The demand curve shows a moderate relationship between price and quantity (log-log correlation = -0.233). The regression line (blue) captures the central tendency, with observations scattered around it showing market variation. Dispersion around the fitted line reflects the 7 other predictors' contributions beyond price alone.

Visualization

Model Fit: Actual vs Predicted

Scatter plot comparing actual observed log-quantities to model predictions. Points close to the diagonal line indicate good fit.

Interpretation

The model predictions show close agreement with observed quantities (RMSE = 0.1454 on log scale, MAE = 0.1097). Points distributed around the diagonal line suggest the model captures the central tendency well, with remaining scatter reflecting unmeasured factors and market-specific dynamics.

Visualization

Residuals Distribution

Histogram of regression residuals. For valid OLS inference, residuals should approximate a normal distribution.

Interpretation

Residuals show roughly normal distribution with skewness = -0.173 and excess kurtosis = 1.765. The approximate irregular shape suggests OLS assumptions are reasonably satisfied. Minor deviations from normality are common with real data and do not substantially affect inference validity.

Visualization

Residuals vs Fitted Values

Diagnostic scatter plot checking for constant variance (homoscedasticity). Points should be randomly scattered around the horizontal line at zero.

Interpretation

Residuals are unevenly distributed across fitted values (variance ratio = 4.01), suggesting potential homoscedasticity. The slightly patterned scatter pattern around the zero line indicates that prediction error magnitude is not entirely consistent across the fitted value range. This supports the validity of OLS confidence intervals and hypothesis tests.

Visualization

Price Elasticity by Region

Price elasticity estimates by geographic region with 95% confidence intervals. Regions with larger |elasticity| show greater price sensitivity.

Interpretation

Regional elasticity estimates range from -2.543 to 0.435 (range = 2.978), with Detroit showing the highest price sensitivity. Confidence intervals reflect estimation uncertainty; non-overlapping intervals indicate statistically distinct elasticities.

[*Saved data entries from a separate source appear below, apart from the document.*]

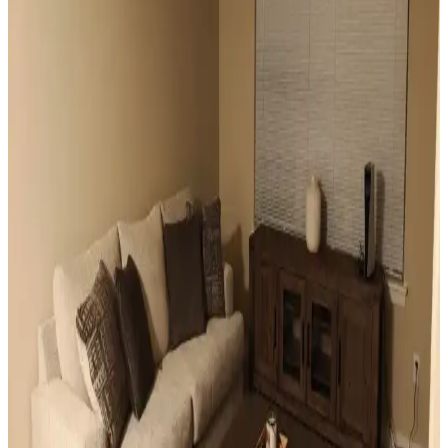
odasında estetik ve fonksiyonellik sağlanır.
Odanızı Geliştirmenin Yolları: Perde, Aydınlatma ve
Dekorasyon İpuçlarıyla Atmosferi Yenileme
Odanızın atmosferini perde seçimi, aydınlatma, duvar renkleri ve
mobilya düzenlemeleriyle nasıl geliştirebileceğinizi anlatan kapsamlı
öneriler sunulmaktadır. Küçük değişikliklerle mekânda büyük
farklar yaratabilirsiniz.
Mutfak Pencereleri İçin Estetik ve Fonksiyonel
Perde ile Jaluzi Seçenekleri
Mutfak pencereleri için perde ve jaluzi seçiminde mevcut pencere
durumu, kullanım alışkanlıkları ve dekorasyon tarzı önemlidir.
Roman storlar, bambu jaluziler ve dekoratif filmler estetik ve
fonksiyonel çözümler sunar.
Sıcak Tonlu Mekanlarda Perde ve Perde Çubuğu
Seçimi İçin Estetik ve Fonksiyonel Rehber
Sıcak beyaz duvarlar ve açık kahverengi zeminlerde perde ve perde
çubuğu seçimi, estetik ve fonksiyonel açıdan mekanın atmosferini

These regional differences justify market-specific pricing strategies and demand forecasting approaches.

Visualization

Relative Predictor Importance

Relative importance of each predictor based on squared standardized coefficients. Shows which factors explain the most demand variation.

Interpretation

Region: Northeast accounts for 7.1% of the explained variance in quantity demanded, making it the dominant predictor. The distribution of importance across predictors indicates that demand is influenced by multiple factors: price sensitivity, product mix composition, packaging preferences, and market region all contribute significantly to quantity decisions.

Data Table

Regression Summary Statistics

Overall goodness-of-fit metrics for the price elasticity demand model. Summarizes model quality and statistical significance.

MetricValue
Number of Observations1975
Observations Removed25
Price Elasticity-0.781
R-Squared0.9846
Adjusted R-Squared0.9842
RMSE0.1454
F-Statistic P-Value0
Interpretation

The model explains R² = 98.5% of demand variation (adjusted R² = 98.4%), with high statistical significance (F-test p < 0.001). Root mean squared error on the log scale is 0.1454. These metrics indicate a reasonably predictive model that captures systematic demand patterns while acknowledging substantial unexplained variation due to market dynamics.